* WORK TASK
Nothing but the lines below from the one holding "omegn herunder. I hele Køge" up to and including the one holding "de la sociedad" should be copied, exactly and without pictures.

* SUPPLIED DATA

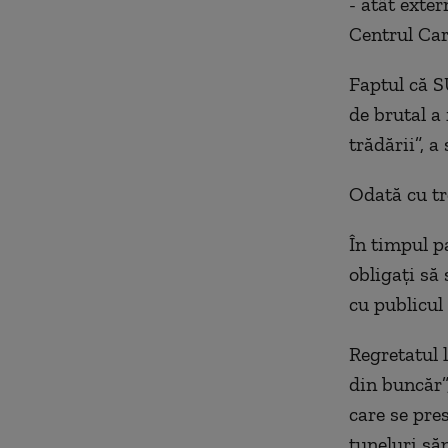
- atât exter
Centrul Car
Faptul că S
de brutal a
trădării”, 
Odată cu tr
În timpul pa
obligați să 
cu publicul 
Regretatul l
din buncăr”
care se pres
tuneluri să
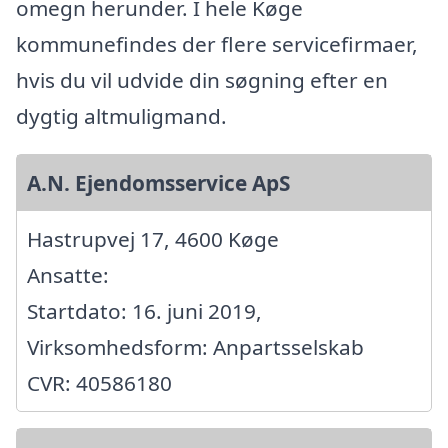
omegn herunder. I hele Køge
kommunefindes der flere servicefirmaer,
hvis du vil udvide din søgning efter en
dygtig altmuligmand.
A.N. Ejendomsservice ApS
Hastrupvej 17, 4600 Køge
Ansatte:
Startdato: 16. juni 2019,
Virksomhedsform: Anpartsselskab
CVR: 40586180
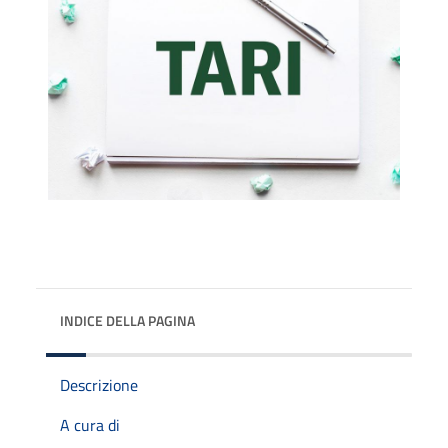
INDICE DELLA PAGINA
Descrizione
A cura di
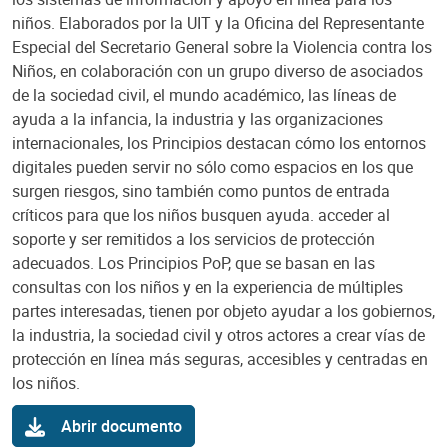
niños. Elaborados por la UIT y la Oficina del Representante
Especial del Secretario General sobre la Violencia contra los
Niños, en colaboración con un grupo diverso de asociados
de la sociedad civil, el mundo académico, las líneas de
ayuda a la infancia, la industria y las organizaciones
internacionales, los Principios destacan cómo los entornos
digitales pueden servir no sólo como espacios en los que
surgen riesgos, sino también como puntos de entrada
críticos para que los niños busquen ayuda. acceder al
soporte y ser remitidos a los servicios de protección
adecuados. Los Principios PoP, que se basan en las
consultas con los niños y en la experiencia de múltiples
partes interesadas, tienen por objeto ayudar a los gobiernos,
la industria, la sociedad civil y otros actores a crear vías de
protección en línea más seguras, accesibles y centradas en
los niños.
Abrir documento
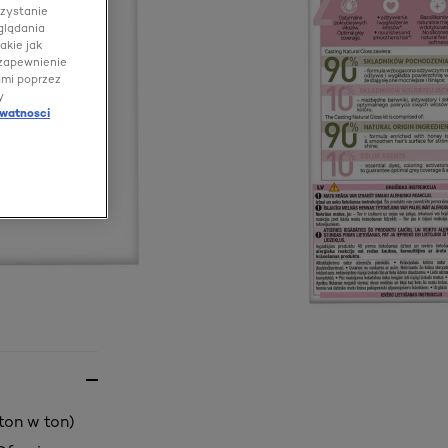
rzystanie
glądania
akie jak
 zapewnienie
ami poprzez
y
ywatnosci
ton w ton)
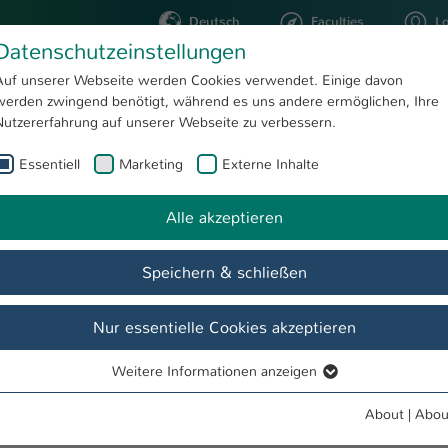
Deutsch
Faculties
L
Datenschutzeinstellungen
Kaiserslautern
Auf unserer Webseite werden Cookies verwendet. Einige davon
werden zwingend benötigt, während es uns andere ermöglichen, Ihre
STUDYING
RESEARC
Nutzererfahrung auf unserer Webseite zu verbessern.
Essentiell
Marketing
Externe Inhalte
03.06.2014: Veranstaltung für 8-12jährige bringt Innovationsmethodik näher
Kompetenzzentrum opinnometh
Aktuelles
Alle akzeptieren
Speichern & schließen
chriften, Bücher
Downloads
LeanFab Lernfabrik
Interes
Nur essentielle Cookies akzeptieren
erspiel? "Kinder-Uni an der FH Kaiserslautern"
Weitere Informationen anzeigen
Essentiell
ovationsmethodik näher
Essentielle Cookies werden für grundlegende Funktionen der
About
|
Abou
-Tricks erst recht!" lernten Kinder in Zweibrücken (26. Mai) und Kaise
Webseite benötigt. Dadurch ist gewährleistet, dass die Webseite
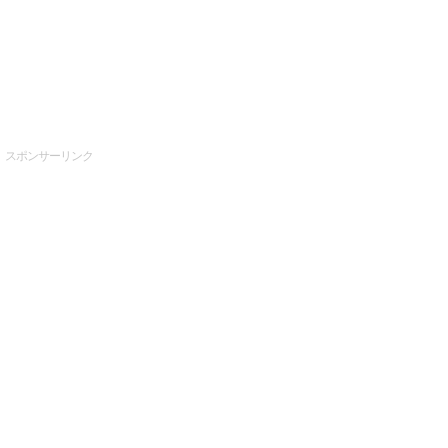
スポンサーリンク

* WRITTEN ANSWER
omegn herunder. I hele Køge
kommunefindes der flere servicefirmaer,
hvis du vil udvide din søgning efter en
dygtig altmuligmand.
A.N. Ejendomsservice ApS
Hastrupvej 17, 4600 Køge
Ansatte:
Startdato: 16. juni 2019,
Virksomhedsform: Anpartsselskab
CVR: 40586180
INDICE DELLA PAGINA
Descrizione
A cura di
niños. Elaborados por la UIT y la Oficina del Representante
Especial del Secretario General sobre la Violencia contra los
Niños, en colaboración con un grupo diverso de asociados
de la sociedad civil, el mundo académico, las líneas de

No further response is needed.